At the same time, it dismissed an argument by counsel for Junius Ho Kwan-yiu, a former Hong Kong Law Society president, that there could be no link between remarks made at a rally in Hong Kong and trust in the profession in England and Wales.
The tribunal said the rule on maintaining public trust in yourself as a solicitor and the profession could be engaged even though Mr Ho had never practised in England and Wales, he attended the event as a politician and it took place in Hong Kong.
The SDT said that, if it found that “a solicitor on the roll had made public remarks supporting the incitement of violence against political opponents”, then “the most serious sanctions available were likely to be appropriate notwithstanding the remoteness of the conduct”.

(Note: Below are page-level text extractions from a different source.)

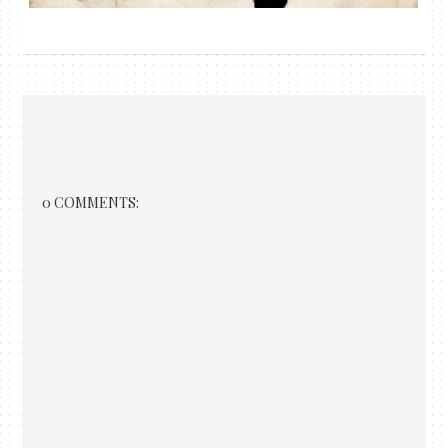
0 COMMENTS: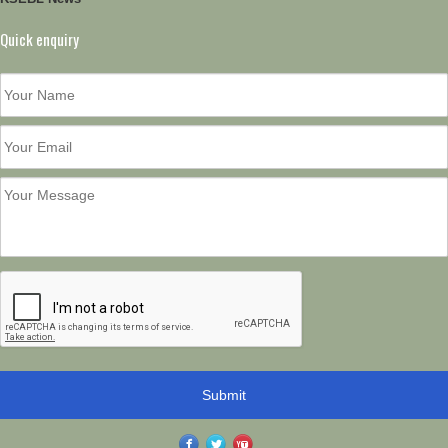
Quick enquiry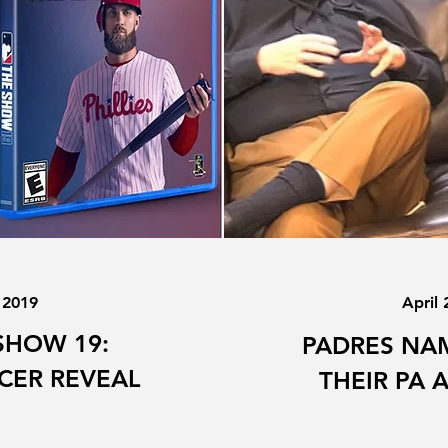
 2019
April 
SHOW 19:
PADRES NAM
CER REVEAL
THEIR PA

The tribunal went on: “However, in the particular circumstances of this case, on the balance of the evidence presented, the respondent’s comments did not begin to approach this.”
Mr Ho is senior partner of KC Ho & Fong and a member of Hong Kong’s Legislative Council. Qualified in Hong Kong in 1988, he has been a non-practising solicitor of England and Wales since 1997, having completed a law degree in England in 1984. He is also qualified in Singapore.
He was accused by the SRA of making comments during a public meeting in Hong Kong in September 2017 which “he knew on a reasonable interpretation, carried a meaning to the effect that political opponents to the issue under discussion should be killed; and/or were capable of being perceived as inciting violence against opponents; and/or were capable of causing offence”.
As an alternative, he was accused of making remarks which “supported and reinforced” comments made by someone else at the meeting which had those meanings.
Mr Ho was accused of the same offences relating to Facebook posts he made after the meeting.
The SDT heard that Mr Ho was on stage for the duration of the meeting, “reported by local media as having been attended by thousands of people”, held to call for the dismissal of a Hong Kong University employee said to have been involved in the pro-independence ‘Occupy’ movement that was active in 2017.
When he heard another speaker, Tang Shu-wo, use the phrase “we need to kill them” about the protestors, Mr Ho was accused of calling out “mercilessly!” on two occasions.
The SRA said that even though the Cantonese word “kill” could also mean “halt”, given his support for the speaker, “kill” was the only interpretation that could reasonably apply in this case.
In comments to the press afterwards and in his Facebook posts, Mr Ho was accused of repeating his belief that his political opponents should be killed.
Mr Ho argued that by interjecting the word “mercilessly”, he “intended to temper what was acknowledged to be an emotive political speech”.
In his comments after the meeting, Mr Ho “repeatedly clarified” that his words “were figurative and should not be taken out of context or as a literal endorsement of violence directed at political opponents” and he “subsequently ensured that no reasonable objective observer could conclude” that he encouraged the use of violence.
Counsel for Mr Ho also argued that there was “no nexus” between Mr Ho’s actions at a political event outside the UK and the profession in England and Wales.
Having reviewed a wealth of expert evidence on the interpretation of the words used by Mr Ho at the meeting and afterwards, the SRA accepted the view of expert witness Professor Richard Ho that Mr Ho’s words at the public event suggested merely “justice being carried out”.
The SDT said: “In his oral evidence Professor Ho described the phrase as harmless and a cliché which was used for dramatic effect.”
Since Mr Ho had “sought to temper the comments” made by Tang Shu-wo, his words were also not capable of causing offence.
Finding that all the SRA’s allegations against Mr Ho were not proved, the tribunal said the lawyer’s words were “not capable of being reasonably perceived as inciting violence”.
The SRA applied for costs of just under £65,000, and counsel for Mr Ho applied for a contribution to its costs of over £130,700. The tribunal made no order for costs, on the basis that the prosecution had been properly brought and reasonably pursued.